• Assignment
Report back every line in the data that includes the string "Connects".

• Supplied information
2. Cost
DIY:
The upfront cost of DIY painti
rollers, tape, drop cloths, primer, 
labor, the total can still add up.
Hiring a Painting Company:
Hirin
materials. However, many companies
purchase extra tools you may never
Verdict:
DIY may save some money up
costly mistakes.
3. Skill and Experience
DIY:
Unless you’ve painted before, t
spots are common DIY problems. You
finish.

...

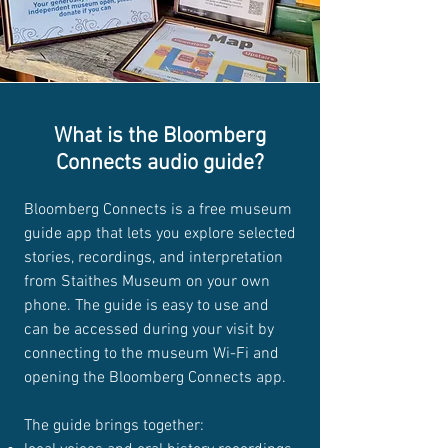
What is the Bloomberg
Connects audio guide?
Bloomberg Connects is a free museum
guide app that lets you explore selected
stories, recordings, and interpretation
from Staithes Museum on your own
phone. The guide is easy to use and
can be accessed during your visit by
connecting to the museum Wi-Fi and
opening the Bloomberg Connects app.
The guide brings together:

• Task response
Connects audio guide?
Bloomberg Connects is a free museum
opening the Bloomberg Connects app.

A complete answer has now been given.